Reflections on Citizenship and Multiculturalism in Contemporary Western Liberal Democracies explores the classical understanding of citizenship in dialogue with liberal contractual theorists and multicultural theorists in an effort to understand the complexity and diversity of perspectives on citizenship.
This volume explores some of the tensions and pressures of citizenship in Western liberal democracies. Citizenship has adopted many guises in the Western context, although historically citizenship is attached only to some variant of democracy. How democracy is configured is thus at the core of citizenship.
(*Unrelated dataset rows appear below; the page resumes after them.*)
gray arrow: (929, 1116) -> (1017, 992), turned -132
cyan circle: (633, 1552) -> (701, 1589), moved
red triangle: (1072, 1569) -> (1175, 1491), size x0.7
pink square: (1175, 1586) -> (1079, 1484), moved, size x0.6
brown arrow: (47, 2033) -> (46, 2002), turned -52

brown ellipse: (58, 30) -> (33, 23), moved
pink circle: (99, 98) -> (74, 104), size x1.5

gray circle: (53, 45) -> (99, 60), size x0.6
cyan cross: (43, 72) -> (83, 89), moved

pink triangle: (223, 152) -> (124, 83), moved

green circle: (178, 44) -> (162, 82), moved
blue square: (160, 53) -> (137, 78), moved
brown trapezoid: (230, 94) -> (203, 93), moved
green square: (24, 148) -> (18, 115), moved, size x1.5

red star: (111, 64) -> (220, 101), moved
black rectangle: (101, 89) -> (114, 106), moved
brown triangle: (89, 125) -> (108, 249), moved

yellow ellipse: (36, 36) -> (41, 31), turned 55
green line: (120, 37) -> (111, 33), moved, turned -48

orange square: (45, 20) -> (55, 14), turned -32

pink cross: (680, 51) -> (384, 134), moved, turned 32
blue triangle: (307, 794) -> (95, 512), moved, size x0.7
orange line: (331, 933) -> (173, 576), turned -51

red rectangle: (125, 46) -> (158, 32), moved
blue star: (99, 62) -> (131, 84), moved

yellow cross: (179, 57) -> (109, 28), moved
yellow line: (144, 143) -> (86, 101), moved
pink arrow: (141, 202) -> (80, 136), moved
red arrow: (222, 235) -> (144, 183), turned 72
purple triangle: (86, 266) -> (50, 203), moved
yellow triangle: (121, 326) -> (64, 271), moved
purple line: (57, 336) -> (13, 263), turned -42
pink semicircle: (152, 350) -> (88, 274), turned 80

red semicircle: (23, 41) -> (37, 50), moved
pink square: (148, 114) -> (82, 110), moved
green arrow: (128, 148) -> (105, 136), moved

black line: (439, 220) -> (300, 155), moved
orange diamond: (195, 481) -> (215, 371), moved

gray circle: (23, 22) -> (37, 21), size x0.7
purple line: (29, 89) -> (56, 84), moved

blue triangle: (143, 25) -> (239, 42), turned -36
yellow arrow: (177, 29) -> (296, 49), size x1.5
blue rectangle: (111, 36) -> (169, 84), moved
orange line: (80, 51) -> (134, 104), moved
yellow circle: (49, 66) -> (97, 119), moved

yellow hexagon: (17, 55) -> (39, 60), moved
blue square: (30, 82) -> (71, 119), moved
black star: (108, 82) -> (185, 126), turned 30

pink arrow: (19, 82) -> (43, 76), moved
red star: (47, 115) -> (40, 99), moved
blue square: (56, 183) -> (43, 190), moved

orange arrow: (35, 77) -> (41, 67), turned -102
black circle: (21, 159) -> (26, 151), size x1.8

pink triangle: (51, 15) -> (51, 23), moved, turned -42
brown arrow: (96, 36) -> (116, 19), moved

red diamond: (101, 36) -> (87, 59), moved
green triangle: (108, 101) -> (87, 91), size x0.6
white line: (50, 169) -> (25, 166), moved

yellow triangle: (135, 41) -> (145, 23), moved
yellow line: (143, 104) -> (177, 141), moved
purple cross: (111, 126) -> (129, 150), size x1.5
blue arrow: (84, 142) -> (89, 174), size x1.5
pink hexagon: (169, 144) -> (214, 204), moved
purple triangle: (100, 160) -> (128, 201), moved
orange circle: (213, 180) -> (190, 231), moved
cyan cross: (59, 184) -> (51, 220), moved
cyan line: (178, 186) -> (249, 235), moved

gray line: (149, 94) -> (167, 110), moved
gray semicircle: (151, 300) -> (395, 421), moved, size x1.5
Beginning in ancient Greece, citizenship is attached to the notion of a public sphere of deliberation, open only to a small number of males. Nonetheless, we take from these origins an understanding of citizenship that is attached to friendship, preservation of a distinct community, and adherence to law. These early conceptions of citizenship in the west have been dramatically altered in the modern context by the ascendancy of individual rights and equality, expanding the inclusiveness of definition of citizenship. The universality of rights claims has led to debate about the legitimacy of the nation state and questioning of borders. A further development in our understanding of citizenship, and one that has shifted citizenship studies considerably in the last few decades, is the backlash against the universalism of rights in the defense of cultural recognition within democratic polities. Multiculturalism as a broad spectrum of citizenship studies defends the autonomy and recognition of cultural, and sometimes religious, identity within an overarching scheme of rights and equality. This collection draws upon the many threads of citizenship in the Western tradition to consider how all of them are still extant, and contentious, in contemporary liberal democracy.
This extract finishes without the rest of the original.